Ceragenins inhibit the formation of P. aeruginosa biofilms

As shown in Fig 1B, there was no statistically significant variability between Pf-positive and Pf-negative P. aeruginosa strains in the 50%-level inhibitory concentration of ceragenins required to inhibit biofilm formation. CSA-13 exerted the most pronounced anti-biofilm action, with 50%-level inhibitory concentration at 11.35 μg/mL ± 3.91 and 9.71 μg/mL ± 1.22 for Pf-positive and Pf-negative P. aeruginosa groups, respectively.
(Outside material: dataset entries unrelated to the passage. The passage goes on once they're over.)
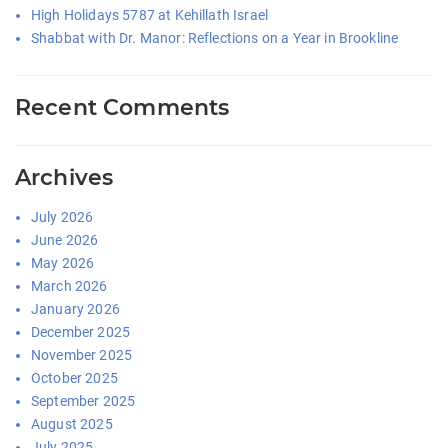
High Holidays 5787 at Kehillath Israel
Shabbat with Dr. Manor: Reflections on a Year in Brookline
Recent Comments
Archives
July 2026
June 2026
May 2026
March 2026
January 2026
December 2025
November 2025
October 2025
September 2025
August 2025
July 2025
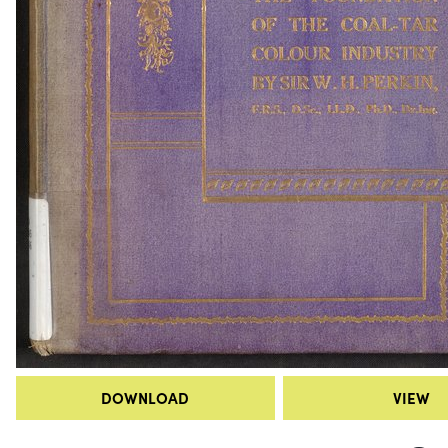
DOWNLOAD
VIEW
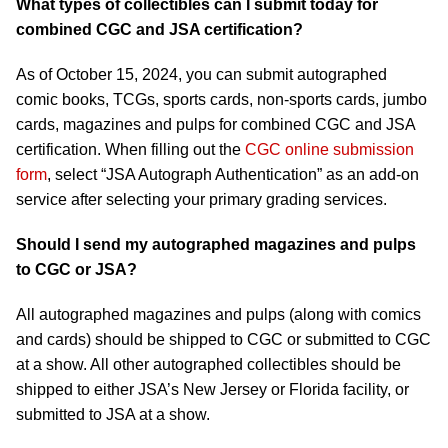
What types of collectibles can I submit today for
combined CGC and JSA certification?
As of October 15, 2024, you can submit autographed
comic books, TCGs, sports cards, non-sports cards, jumbo
cards, magazines and pulps for combined CGC and JSA
certification. When filling out the
CGC online submission
form
, select “JSA Autograph Authentication” as an add-on
service after selecting your primary grading services.
Should I send my autographed magazines and pulps
to CGC or JSA?
All autographed magazines and pulps (along with comics
and cards) should be shipped to CGC or submitted to CGC
at a show. All other autographed collectibles should be
shipped to either JSA’s New Jersey or Florida facility, or
submitted to JSA at a show.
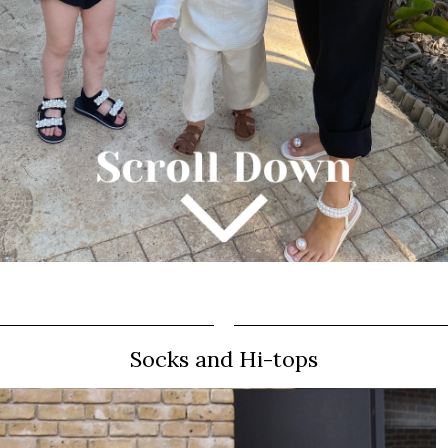
Socks and Hi-tops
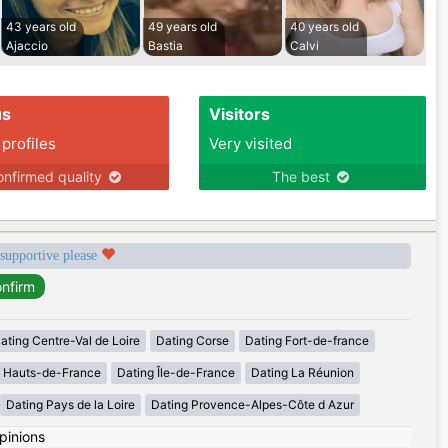
43 years old
49 years old
40 years old
Ajaccio
Bastia
Calvi
us
Visitors
 profiles
Very visited
nfirmed quality
The best
 supportive please
ating Centre-Val de Loire
Dating Corse
Dating Fort-de-france
g Hauts-de-France
Dating Île-de-France
Dating La Réunion
Dating Pays de la Loire
Dating Provence-Alpes-Côte d Azur
pinions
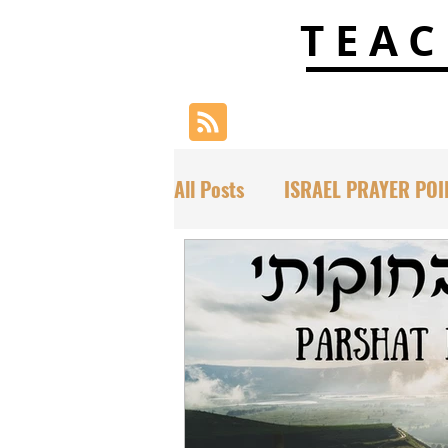
TEAC
All Posts
ISRAEL PRAYER POI
SCRIPTURAL DECLARATIONS
PARASHAT TORAH PORTIONS
HAFTORAH & TORAH INSIGH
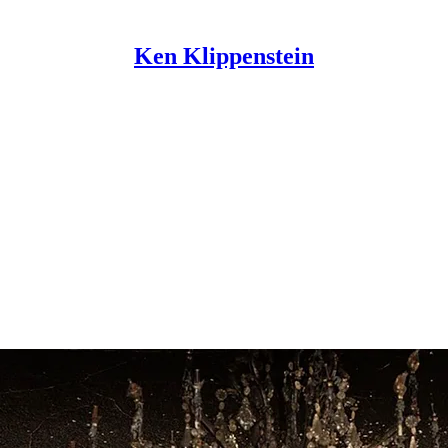
Ken Klippenstein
Based on this, ceragenin CSA-13 was selected for further experiments.

CSA-13 at a concentration of 5 μg/mL reduced the biofilm mass of Pf-negative isolates 13% ± 6% more than Pf-positive ones (Fig 1C). However, this effect was not confirmed by CSA-13 at a higher concentration—20 μg/mL, where the difference in biofilm masses was only 0.6% ± 0.9%.

The anti-biofilm action of CSA-13 is enhanced by DNase I and pASP

DNase I at concentrations of 0.5–5 μg/mL reduced the biofilm mass of Pf-negative and Pf-positive P. aeruginosa strains by 42–44% and 36–38%, respectively (Fig 2A). In contrast, pASP acid only slightly reduced biofilm formation in the Pf-negative group and appears to even promote biofilm formation in the Pf-positive group (Fig 2B). When a combination of DNase I or pASP acid with CSA-13 was applied, a large decrease in biofilm mass, particularly for CSA-13 at a concentration of 20 μg/mL, was observed. CSA-13 in combination with DNase I at concentrations of 0.5, 1, and 5 μg/mL decreased the biofilm mass of Pf-negative isolates by 66%, 77%, and 82%, and the biofilms of Pf-positive strains were reduced by 50%, 57% and 61%, respectively (Fig 2G). A similar combination of CSA-13 with pASP acid at a concentration of 10 μg/mL reduced the biofilm mass in Pf-negative and Pf-positive P. aeruginosa groups by 78% and 66%, respectively (Fig 2H). As shown in Fig 1C, administration of the exogenous Pf1 phage resulted in a dose-dependent increase of biofilm mass. However, this biofilm-promoting effect can be diminished by the co-administration of CSA-13 (Fig 2F and 2I).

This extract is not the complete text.